> WHAT TO PRODUCE
I need all the entries repeated exactly as written.

> SOURCE RECORDS

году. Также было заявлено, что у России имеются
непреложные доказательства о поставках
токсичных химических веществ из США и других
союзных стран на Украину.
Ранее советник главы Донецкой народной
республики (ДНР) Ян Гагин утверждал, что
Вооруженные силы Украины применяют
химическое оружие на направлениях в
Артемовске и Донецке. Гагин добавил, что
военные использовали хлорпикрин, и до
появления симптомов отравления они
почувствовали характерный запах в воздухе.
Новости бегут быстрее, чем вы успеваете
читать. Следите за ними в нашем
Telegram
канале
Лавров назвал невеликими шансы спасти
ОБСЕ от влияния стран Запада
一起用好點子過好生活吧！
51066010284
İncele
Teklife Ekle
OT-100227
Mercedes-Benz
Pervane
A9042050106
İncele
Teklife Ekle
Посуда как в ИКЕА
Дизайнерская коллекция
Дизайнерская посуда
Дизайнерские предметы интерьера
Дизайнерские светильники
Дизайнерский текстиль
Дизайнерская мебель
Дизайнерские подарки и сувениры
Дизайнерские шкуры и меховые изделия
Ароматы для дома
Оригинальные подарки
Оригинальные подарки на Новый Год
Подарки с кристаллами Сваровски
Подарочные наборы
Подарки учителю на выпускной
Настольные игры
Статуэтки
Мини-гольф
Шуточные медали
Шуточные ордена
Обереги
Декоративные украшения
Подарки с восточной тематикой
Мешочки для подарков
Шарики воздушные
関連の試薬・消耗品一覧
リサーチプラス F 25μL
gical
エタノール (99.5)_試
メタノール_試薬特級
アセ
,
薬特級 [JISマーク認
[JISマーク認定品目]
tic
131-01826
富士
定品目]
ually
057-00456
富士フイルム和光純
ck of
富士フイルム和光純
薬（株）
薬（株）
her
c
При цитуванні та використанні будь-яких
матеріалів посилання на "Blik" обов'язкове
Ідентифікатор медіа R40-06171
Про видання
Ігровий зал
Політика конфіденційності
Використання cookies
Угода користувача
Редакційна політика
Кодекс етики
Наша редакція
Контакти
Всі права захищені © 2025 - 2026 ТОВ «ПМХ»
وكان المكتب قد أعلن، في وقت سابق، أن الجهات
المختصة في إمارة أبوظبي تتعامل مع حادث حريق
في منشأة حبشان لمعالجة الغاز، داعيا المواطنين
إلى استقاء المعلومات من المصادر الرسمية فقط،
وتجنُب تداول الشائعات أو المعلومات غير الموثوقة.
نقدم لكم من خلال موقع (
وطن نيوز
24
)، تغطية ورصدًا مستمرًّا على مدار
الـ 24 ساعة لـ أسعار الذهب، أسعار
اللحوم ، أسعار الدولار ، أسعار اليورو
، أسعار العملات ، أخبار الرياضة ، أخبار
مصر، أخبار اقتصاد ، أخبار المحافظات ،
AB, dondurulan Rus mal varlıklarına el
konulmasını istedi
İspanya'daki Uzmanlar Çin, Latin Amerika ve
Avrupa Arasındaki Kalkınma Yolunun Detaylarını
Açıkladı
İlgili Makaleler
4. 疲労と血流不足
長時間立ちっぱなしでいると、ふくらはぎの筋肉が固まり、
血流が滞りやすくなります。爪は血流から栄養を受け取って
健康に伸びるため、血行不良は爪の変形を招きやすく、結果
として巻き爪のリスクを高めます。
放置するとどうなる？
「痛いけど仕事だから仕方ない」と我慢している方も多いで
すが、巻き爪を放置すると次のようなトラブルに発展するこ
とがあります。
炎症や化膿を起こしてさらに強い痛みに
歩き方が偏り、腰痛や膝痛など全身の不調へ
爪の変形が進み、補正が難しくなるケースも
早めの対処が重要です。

> COMPLETED TASK
году. Также было заявлено, что у России имеются
непреложные доказательства о поставках
токсичных химических веществ из США и других
союзных стран на Украину.
Ранее советник главы Донецкой народной
республики (ДНР) Ян Гагин утверждал, что
Вооруженные силы Украины применяют
химическое оружие на направлениях в
Артемовске и Донецке. Гагин добавил, что
военные использовали хлорпикрин, и до
появления симптомов отравления они
почувствовали характерный запах в воздухе.
Новости бегут быстрее, чем вы успеваете
читать. Следите за ними в нашем
Telegram
канале
Лавров назвал невеликими шансы спасти
ОБСЕ от влияния стран Запада
一起用好點子過好生活吧！
51066010284
İncele
Teklife Ekle
OT-100227
Mercedes-Benz
Pervane
A9042050106
İncele
Teklife Ekle
Посуда как в ИКЕА
Дизайнерская коллекция
Дизайнерская посуда
Дизайнерские предметы интерьера
Дизайнерские светильники
Дизайнерский текстиль
Дизайнерская мебель
Дизайнерские подарки и сувениры
Дизайнерские шкуры и меховые изделия
Ароматы для дома
Оригинальные подарки
Оригинальные подарки на Новый Год
Подарки с кристаллами Сваровски
Подарочные наборы
Подарки учителю на выпускной
Настольные игры
Статуэтки
Мини-гольф
Шуточные медали
Шуточные ордена
Обереги
Декоративные украшения
Подарки с восточной тематикой
Мешочки для подарков
Шарики воздушные
関連の試薬・消耗品一覧
リサーチプラス F 25μL
gical
エタノール (99.5)_試
メタノール_試薬特級
アセ
,
薬特級 [JISマーク認
[JISマーク認定品目]
tic
131-01826
富士
定品目]
ually
057-00456
富士フイルム和光純
ck of
富士フイルム和光純
薬（株）
薬（株）
her
c
При цитуванні та використанні будь-яких
матеріалів посилання на "Blik" обов'язкове
Ідентифікатор медіа R40-06171
Про видання
Ігровий зал
Політика конфіденційності
Використання cookies
Угода користувача
Редакційна політика
Кодекс етики
Наша редакція
Контакти
Всі права захищені © 2025 - 2026 ТОВ «ПМХ»
وكان المكتب قد أعلن، في وقت سابق، أن الجهات
المختصة في إمارة أبوظبي تتعامل مع حادث حريق
في منشأة حبشان لمعالجة الغاز، داعيا المواطنين
إلى استقاء المعلومات من المصادر الرسمية فقط،
وتجنُب تداول الشائعات أو المعلومات غير الموثوقة.
نقدم لكم من خلال موقع (
وطن نيوز
24
)، تغطية ورصدًا مستمرًّا على مدار
الـ 24 ساعة لـ أسعار الذهب، أسعار
اللحوم ، أسعار الدولار ، أسعار اليورو
، أسعار العملات ، أخبار الرياضة ، أخبار
مصر، أخبار اقتصاد ، أخبار المحافظات ،
AB, dondurulan Rus mal varlıklarına el
konulmasını istedi
İspanya'daki Uzmanlar Çin, Latin Amerika ve
Avrupa Arasındaki Kalkınma Yolunun Detaylarını
Açıkladı
İlgili Makaleler
4. 疲労と血流不足
長時間立ちっぱなしでいると、ふくらはぎの筋肉が固まり、
血流が滞りやすくなります。爪は血流から栄養を受け取って
健康に伸びるため、血行不良は爪の変形を招きやすく、結果
として巻き爪のリスクを高めます。
放置するとどうなる？
「痛いけど仕事だから仕方ない」と我慢している方も多いで
すが、巻き爪を放置すると次のようなトラブルに発展するこ
とがあります。
炎症や化膿を起こしてさらに強い痛みに
歩き方が偏り、腰痛や膝痛など全身の不調へ
爪の変形が進み、補正が難しくなるケースも
早めの対処が重要です。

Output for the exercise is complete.